### [DIRECTIONS]
Could you find every line in the records below that contains the word "alebo" and copy it?
-------- INPUT RECORDS
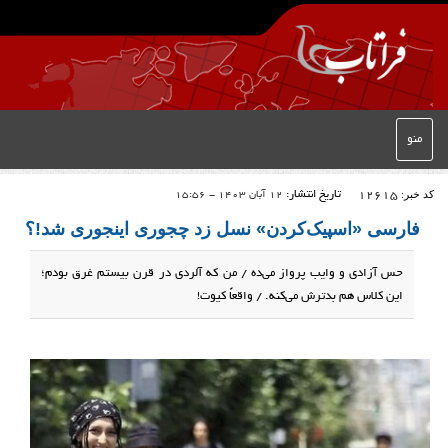
منو
کد خبر:
12615
تاریخ انتشار:
12 آبان 1403 - 15:56
فارسی «اسپیک‌کردن» نسل زد چجوری اینجوری شد!؟
حس آزادی و وایب پرواز می‌ده / من که آلردی در قرن بیستم غرق بودم؛
این کلاس هم بدترش می‌کنه. / واقعاً کیوت!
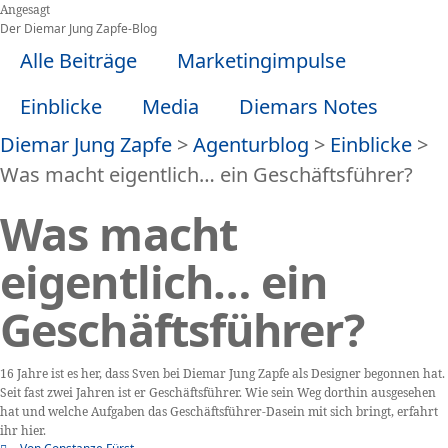
Zum
Angesagt
Inhalt
Der Diemar Jung Zapfe-Blog
springen
Alle Beiträge
Marketingimpulse
Einblicke
Media
Diemars Notes
Diemar Jung Zapfe
>
Agenturblog
>
Einblicke
>
Was macht eigentlich… ein Geschäftsführer?
Was macht
eigentlich… ein
Geschäftsführer?
16 Jahre ist es her, dass Sven bei Diemar Jung Zapfe als Designer begonnen hat.
Seit fast zwei Jahren ist er Geschäftsführer. Wie sein Weg dorthin ausgesehen
hat und welche Aufgaben das Geschäftsführer-Dasein mit sich bringt, erfahrt
ihr hier.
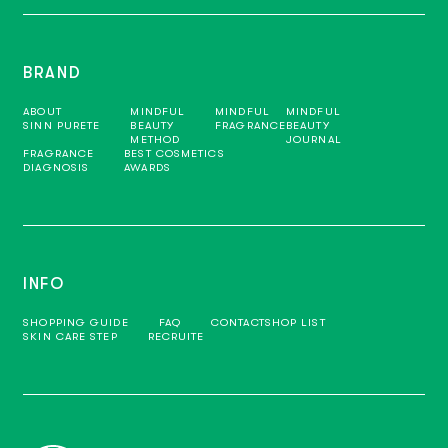
BRAND
ABOUT
MINDFUL
MINDFUL
MINDFUL
SINN PURETE
BEAUTY
FRAGRANCE
BEAUTY
METHOD
JOURNAL
FRAGRANCE
BEST COSMETICS
DIAGNOSIS
AWARDS
INFO
SHOPPING GUIDE
FAQ
CONTACT
SHOP LIST
SKIN CARE STEP
RECRUITE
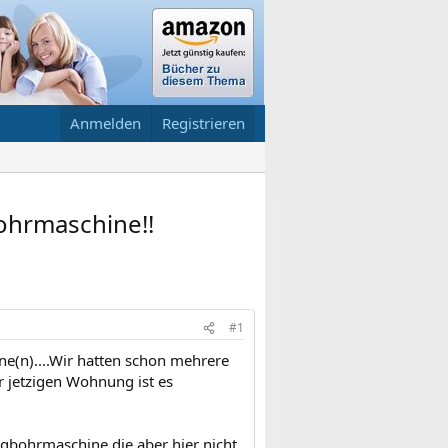
Anmelden
Registrieren
ohrmaschine!!
#1
e(n)....Wir hatten schon mehrere
r jetzigen Wohnung ist es
agbohrmaschine,die aber hier nicht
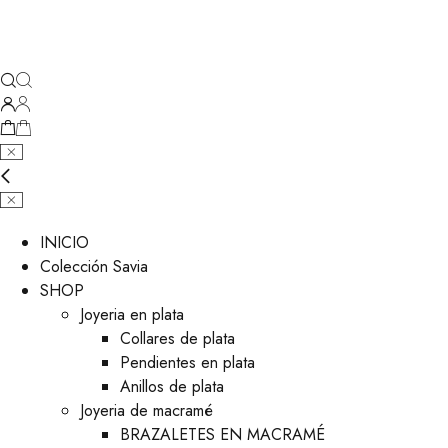
INICIO
Colección Savia
SHOP
Joyeria en plata
Collares de plata
Pendientes en plata
Anillos de plata
Joyeria de macramé
BRAZALETES EN MACRAMÉ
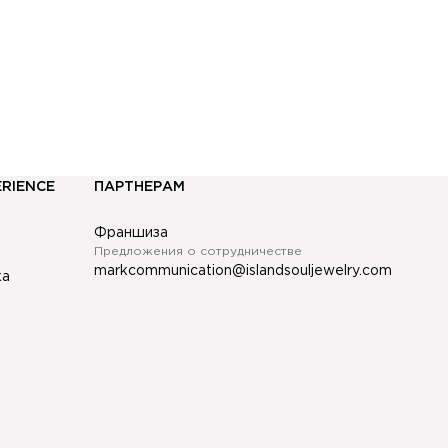
ERIENCE
ПАРТНЕРАМ
Франшиза
Предложения о сотрудничестве
markcommunication@islandsouljewelry.com
ка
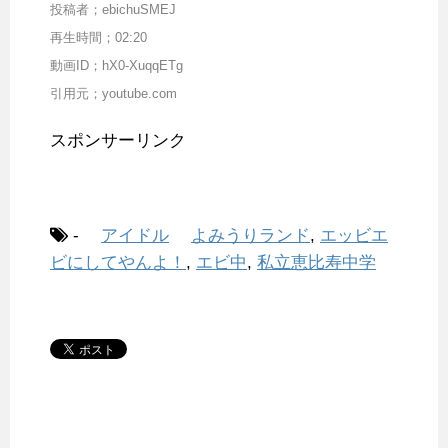
投稿者；ebichuSMEJ
再生時間；02:20
動画ID；hX0-XuqqETg
引用元；youtube.com
スポンサーリンク
-
アイドル
よみうりランド
,
エッビエ
ビにしてやんよ！
,
エビ中
,
私立恵比寿中学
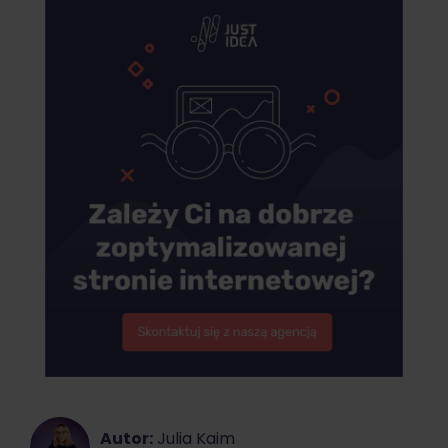
Autor:
Julia Kaim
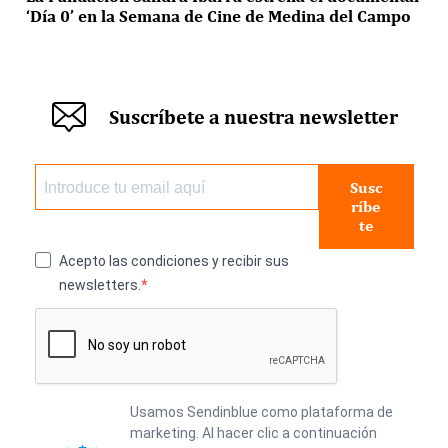
‘Día 0’ en la Semana de Cine de Medina del Campo
Suscríbete a nuestra newsletter
Susc
ríbe
te
Acepto las condiciones y recibir sus
newsletters.
Usamos Sendinblue como plataforma de
marketing. Al hacer clic a continuación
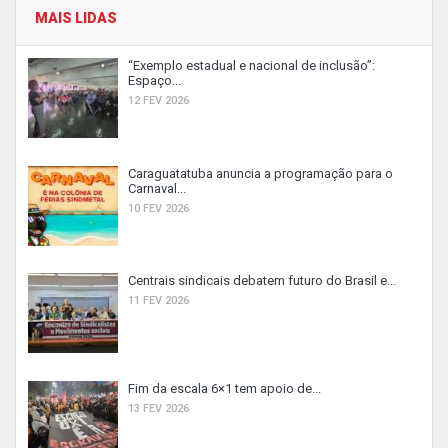
MAIS LIDAS
“Exemplo estadual e nacional de inclusão”:
Espaço...
12 FEV 2026
Caraguatatuba anuncia a programação para o
Carnaval...
10 FEV 2026
Centrais sindicais debatem futuro do Brasil e...
11 FEV 2026
Fim da escala 6×1 tem apoio de...
13 FEV 2026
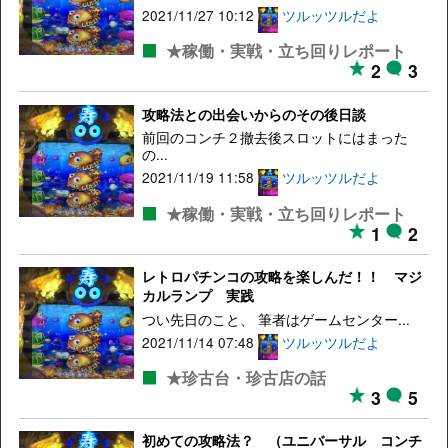
2021/11/27 10:12
ツルッツルだよ
★稼働・実戦・立ち回りレポート
2
3
攻略法との出会いからのその後日談
前回のコンチ２撤去後スロットにはまった
の...
2021/11/19 11:58
ツルッツルだよ
★稼働・実戦・立ち回りレポート
1
2
レトロパチンコの攻略を楽しんだ！！ マジ
カルランプ 実践
つい先日のこと、 筆者はゲームセンター...
2021/11/14 07:48
ツルッツルだよ
★珍古台・珍古店の話
3
5
初めての攻略法？ （ユニバーサル コンチ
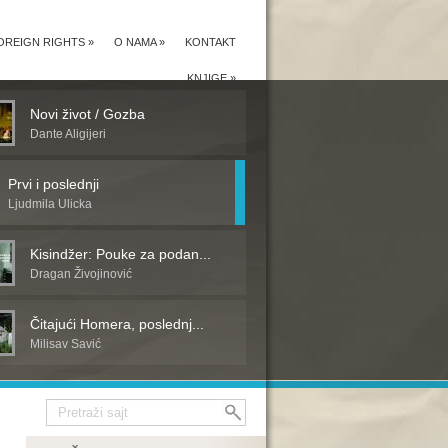
OREIGN RIGHTS
»
O NAMA
»
KONTAKT
KNJIGE
»
Novi život / Gozba
Dante Aligijeri
Prvi i poslednji
Ljudmila Ulicka
Kisindžer: Pouke za podan...
Dragan Živojinović
Čitajući Homera, poslednj...
Milisav Savić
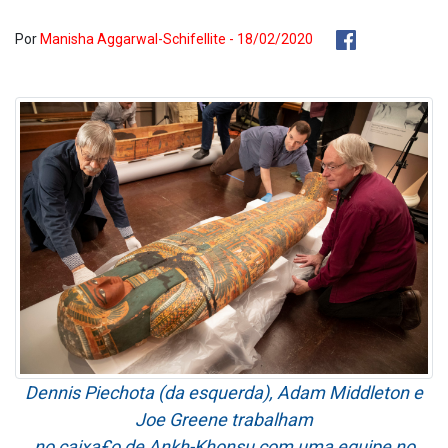
Por
Manisha Aggarwal-Schifellite - 18/02/2020
Dennis Piechota (da esquerda), Adam Middleton e
Joe Greene trabalham
no caixa£o de Ankh-Khonsu com uma equipe no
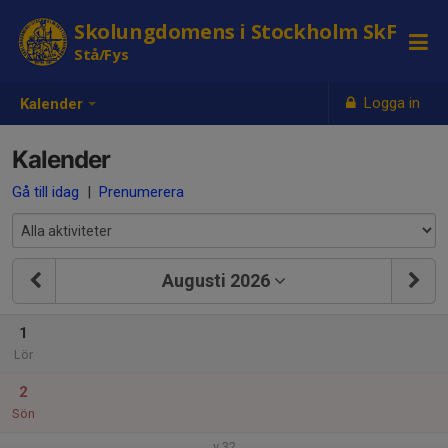
Skolungdomens i Stockholm SkF
Stå/Fys
Logga in
Kalender
Kalender
Gå till idag
|
Prenumerera
Augusti 2026
1
Lör
2
Sön
v.32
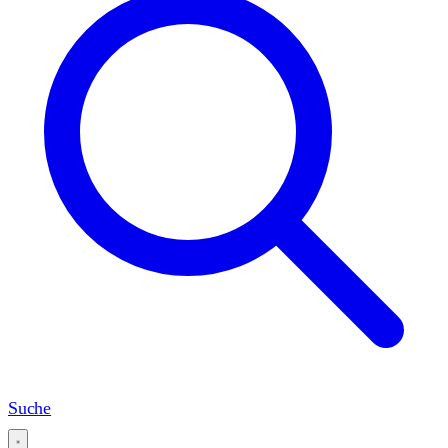
Suche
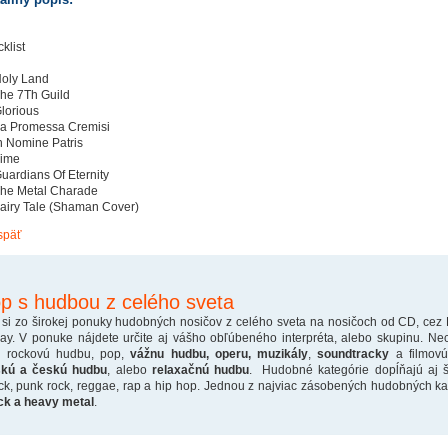
klist
Holy Land
The 7Th Guild
Glorious
La Promessa Cremisi
In Nomine Patris
Time
Guardians Of Eternity
The Metal Charade
Fairy Tale (Shaman Cover)
späť
p s hudbou z celého sveta
 si zo širokej ponuky hudobných nosičov z celého sveta na nosičoch od CD, cez
ray. V ponuke nájdete určite aj vášho obľúbeného interpréta, alebo skupinu. Ne
o rockovú hudbu, pop,
vážnu hudbu, operu, muzikály
,
soundtracky
a filmovú
skú a českú hudbu
, alebo
relaxačnú hudbu
. Hudobné kategórie dopĺňajú aj š
ck, punk rock, reggae, rap a hip hop. Jednou z najviac zásobených hudobných kate
ck a heavy metal
.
----------------
### [OUTPUT OF THE EXERCISE]
ray. V ponuke nájdete určite aj vášho obľúbeného interpréta, alebo skupinu. Ne
, alebo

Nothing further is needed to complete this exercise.